Federal guidelines require the preschool Head Start programs to provide at least two family activities per month. Shelden said the Riddle Center's program provides 10 per week. And she pointed out that they're not programs in which parents can simply drop off their children.
"Parents are required to stay, learning to help their children learn," Shelden said.
"The purpose of Early Head Start," she explained, "is to promote healthy prenatal outcomes for pregnant women, to enhance the development of very young children and to promote healthy family functioning for low-income families with infants and toddlers from birth to 3 years of age and women who are pregnant."
Beyond supporting the local program over the next two years, Shelden said the federal award will help validate the Riddle Center's program to state officials who were considering cutbacks due to revenue shortfalls.

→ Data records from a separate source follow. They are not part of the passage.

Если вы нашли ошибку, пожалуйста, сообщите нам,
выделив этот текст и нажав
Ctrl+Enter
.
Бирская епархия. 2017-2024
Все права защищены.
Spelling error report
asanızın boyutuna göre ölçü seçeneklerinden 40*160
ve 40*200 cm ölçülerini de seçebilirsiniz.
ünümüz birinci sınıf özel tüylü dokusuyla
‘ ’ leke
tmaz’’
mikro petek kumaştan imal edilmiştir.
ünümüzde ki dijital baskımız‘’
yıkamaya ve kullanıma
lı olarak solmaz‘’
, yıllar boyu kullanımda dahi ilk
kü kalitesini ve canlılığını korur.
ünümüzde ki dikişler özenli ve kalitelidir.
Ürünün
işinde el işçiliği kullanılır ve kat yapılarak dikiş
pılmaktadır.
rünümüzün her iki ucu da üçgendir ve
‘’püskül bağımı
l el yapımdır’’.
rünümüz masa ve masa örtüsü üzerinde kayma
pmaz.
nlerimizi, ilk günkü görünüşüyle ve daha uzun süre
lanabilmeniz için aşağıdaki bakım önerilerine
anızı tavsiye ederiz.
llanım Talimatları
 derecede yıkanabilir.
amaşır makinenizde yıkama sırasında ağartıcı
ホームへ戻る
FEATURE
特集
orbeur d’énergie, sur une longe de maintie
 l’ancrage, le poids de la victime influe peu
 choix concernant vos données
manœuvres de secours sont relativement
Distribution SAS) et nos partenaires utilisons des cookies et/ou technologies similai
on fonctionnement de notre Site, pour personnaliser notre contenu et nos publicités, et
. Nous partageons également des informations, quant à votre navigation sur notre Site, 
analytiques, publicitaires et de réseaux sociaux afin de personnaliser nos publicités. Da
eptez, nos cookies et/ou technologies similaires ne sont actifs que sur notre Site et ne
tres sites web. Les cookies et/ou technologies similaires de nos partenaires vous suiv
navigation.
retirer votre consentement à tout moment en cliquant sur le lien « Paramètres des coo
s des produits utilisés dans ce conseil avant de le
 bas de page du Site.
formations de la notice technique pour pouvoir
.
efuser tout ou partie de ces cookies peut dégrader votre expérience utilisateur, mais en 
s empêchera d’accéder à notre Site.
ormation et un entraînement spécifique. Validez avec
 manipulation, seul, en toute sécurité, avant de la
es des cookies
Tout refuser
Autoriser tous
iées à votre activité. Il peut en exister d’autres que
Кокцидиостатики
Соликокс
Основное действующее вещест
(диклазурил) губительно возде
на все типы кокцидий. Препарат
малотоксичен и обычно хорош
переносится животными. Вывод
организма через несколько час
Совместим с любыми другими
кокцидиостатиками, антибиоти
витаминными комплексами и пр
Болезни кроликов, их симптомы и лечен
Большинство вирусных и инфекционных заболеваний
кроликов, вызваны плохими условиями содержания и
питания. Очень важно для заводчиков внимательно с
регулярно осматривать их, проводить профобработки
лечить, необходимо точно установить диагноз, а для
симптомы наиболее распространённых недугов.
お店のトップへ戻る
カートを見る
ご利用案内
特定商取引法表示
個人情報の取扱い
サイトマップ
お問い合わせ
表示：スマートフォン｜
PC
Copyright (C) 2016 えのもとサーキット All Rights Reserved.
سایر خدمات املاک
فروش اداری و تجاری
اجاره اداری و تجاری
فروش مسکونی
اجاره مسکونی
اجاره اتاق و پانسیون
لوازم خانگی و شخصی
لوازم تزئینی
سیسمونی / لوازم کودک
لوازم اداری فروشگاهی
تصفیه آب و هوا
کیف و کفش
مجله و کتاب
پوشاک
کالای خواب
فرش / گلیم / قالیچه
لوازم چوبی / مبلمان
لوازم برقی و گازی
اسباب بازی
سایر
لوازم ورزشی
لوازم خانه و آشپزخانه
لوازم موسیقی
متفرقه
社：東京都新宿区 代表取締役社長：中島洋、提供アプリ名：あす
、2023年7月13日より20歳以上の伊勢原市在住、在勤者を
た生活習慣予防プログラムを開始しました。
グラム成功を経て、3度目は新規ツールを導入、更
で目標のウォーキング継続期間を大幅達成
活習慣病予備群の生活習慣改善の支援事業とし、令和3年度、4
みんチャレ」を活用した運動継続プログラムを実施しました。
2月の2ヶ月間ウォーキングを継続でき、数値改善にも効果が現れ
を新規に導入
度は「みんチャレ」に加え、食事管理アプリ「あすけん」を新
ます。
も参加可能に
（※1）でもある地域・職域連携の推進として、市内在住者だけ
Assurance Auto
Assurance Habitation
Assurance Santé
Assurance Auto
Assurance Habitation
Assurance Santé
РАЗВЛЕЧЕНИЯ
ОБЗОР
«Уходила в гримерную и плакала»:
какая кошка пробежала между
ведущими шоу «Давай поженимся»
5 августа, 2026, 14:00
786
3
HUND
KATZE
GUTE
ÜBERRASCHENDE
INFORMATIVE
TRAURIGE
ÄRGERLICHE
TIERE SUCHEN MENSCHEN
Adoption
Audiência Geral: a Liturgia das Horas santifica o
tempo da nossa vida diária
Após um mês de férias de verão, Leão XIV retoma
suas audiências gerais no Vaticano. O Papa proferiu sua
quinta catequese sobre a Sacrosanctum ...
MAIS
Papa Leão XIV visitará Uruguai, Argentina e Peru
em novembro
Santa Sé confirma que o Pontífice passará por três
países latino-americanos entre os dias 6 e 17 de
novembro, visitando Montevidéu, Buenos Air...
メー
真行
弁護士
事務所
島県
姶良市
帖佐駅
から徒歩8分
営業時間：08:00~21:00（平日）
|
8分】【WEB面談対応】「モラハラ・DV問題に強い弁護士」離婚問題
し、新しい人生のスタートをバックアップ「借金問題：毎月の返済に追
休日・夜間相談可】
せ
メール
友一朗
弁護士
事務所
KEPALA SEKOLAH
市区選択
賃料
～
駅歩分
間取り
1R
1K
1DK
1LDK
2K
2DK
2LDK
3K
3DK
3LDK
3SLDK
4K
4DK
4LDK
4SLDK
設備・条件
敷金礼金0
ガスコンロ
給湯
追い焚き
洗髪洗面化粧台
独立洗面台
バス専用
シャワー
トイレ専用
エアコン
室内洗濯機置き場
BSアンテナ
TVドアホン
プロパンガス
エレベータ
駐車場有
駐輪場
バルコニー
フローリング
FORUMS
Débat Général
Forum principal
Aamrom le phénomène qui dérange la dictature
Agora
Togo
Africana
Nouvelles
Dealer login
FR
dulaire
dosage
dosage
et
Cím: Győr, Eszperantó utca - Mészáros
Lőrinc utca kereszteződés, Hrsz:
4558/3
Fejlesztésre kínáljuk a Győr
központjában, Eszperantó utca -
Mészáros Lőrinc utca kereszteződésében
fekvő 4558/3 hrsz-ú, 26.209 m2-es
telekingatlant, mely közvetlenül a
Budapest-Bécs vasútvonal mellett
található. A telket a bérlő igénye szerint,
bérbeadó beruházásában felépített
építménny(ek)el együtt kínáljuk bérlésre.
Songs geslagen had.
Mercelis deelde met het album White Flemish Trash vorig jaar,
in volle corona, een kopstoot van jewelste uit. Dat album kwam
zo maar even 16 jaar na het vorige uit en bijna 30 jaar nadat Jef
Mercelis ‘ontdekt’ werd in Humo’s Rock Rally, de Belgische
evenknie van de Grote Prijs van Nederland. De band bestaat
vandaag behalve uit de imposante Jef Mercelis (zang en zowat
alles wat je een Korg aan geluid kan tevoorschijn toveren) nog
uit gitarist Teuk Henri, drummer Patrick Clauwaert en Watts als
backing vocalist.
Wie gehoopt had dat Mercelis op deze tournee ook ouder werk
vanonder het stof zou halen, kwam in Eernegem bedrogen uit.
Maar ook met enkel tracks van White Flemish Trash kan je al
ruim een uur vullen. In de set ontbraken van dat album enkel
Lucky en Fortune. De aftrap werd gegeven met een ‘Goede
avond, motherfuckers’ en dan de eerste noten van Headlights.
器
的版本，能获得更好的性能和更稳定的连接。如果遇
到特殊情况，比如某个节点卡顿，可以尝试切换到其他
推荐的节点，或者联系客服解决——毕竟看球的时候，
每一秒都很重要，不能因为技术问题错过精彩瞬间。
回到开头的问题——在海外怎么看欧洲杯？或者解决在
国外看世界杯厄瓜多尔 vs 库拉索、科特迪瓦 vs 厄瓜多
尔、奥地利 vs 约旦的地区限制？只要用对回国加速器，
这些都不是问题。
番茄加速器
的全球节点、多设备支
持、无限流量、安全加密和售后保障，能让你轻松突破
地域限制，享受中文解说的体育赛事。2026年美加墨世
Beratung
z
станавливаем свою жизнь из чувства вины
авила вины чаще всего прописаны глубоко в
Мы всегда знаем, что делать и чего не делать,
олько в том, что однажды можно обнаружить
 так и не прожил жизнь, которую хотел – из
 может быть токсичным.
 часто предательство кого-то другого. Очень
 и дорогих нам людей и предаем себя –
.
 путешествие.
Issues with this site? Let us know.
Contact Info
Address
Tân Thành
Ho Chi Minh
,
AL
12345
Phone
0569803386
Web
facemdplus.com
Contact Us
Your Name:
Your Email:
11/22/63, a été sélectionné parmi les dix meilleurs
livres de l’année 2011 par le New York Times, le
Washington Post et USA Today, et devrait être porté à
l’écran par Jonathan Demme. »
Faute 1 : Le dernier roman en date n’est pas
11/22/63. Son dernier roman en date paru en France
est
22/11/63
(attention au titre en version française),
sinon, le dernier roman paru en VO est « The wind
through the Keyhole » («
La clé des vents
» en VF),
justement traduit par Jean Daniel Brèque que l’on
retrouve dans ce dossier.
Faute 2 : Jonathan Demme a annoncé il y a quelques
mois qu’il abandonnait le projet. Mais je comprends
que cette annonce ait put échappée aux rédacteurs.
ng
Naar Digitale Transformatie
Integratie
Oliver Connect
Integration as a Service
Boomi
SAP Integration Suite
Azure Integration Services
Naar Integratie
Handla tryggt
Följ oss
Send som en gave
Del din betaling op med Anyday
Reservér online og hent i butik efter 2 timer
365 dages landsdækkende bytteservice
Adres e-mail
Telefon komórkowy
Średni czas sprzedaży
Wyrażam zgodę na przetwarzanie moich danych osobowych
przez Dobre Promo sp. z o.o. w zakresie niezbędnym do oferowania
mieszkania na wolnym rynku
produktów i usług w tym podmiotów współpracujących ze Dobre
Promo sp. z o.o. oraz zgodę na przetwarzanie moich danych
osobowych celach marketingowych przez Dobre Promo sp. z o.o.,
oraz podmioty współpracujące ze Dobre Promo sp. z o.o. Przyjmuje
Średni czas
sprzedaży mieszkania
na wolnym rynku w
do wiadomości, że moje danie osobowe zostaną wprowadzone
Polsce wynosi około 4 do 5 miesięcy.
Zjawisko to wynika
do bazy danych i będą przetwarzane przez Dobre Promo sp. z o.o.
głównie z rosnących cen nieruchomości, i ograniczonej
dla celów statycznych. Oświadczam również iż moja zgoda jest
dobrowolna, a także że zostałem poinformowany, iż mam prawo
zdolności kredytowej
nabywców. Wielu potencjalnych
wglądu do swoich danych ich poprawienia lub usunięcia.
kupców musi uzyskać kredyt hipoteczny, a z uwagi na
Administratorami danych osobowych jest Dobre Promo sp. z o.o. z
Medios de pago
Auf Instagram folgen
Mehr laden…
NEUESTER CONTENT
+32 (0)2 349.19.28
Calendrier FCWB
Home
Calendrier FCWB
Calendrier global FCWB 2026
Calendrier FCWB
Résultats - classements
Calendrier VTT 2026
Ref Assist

Cansler said nothing about that in a statement accompanying the grant announcement.
"We are pleased to be able to expand this outstanding educational and health program for children and their families into two more North Carolina counties," he said. "DHHS is committed to finding new and unique ways of providing all types of community-based services to help families in need 'heal' in their community and, whenever possible, not have to go out of county to receive treatment."
The Family, Infant and Preschool Program is a community-based program begun by the N.C. Department of Health and Human Services in 1972 . It is believed to be the first state-funded early intervention program in the United States.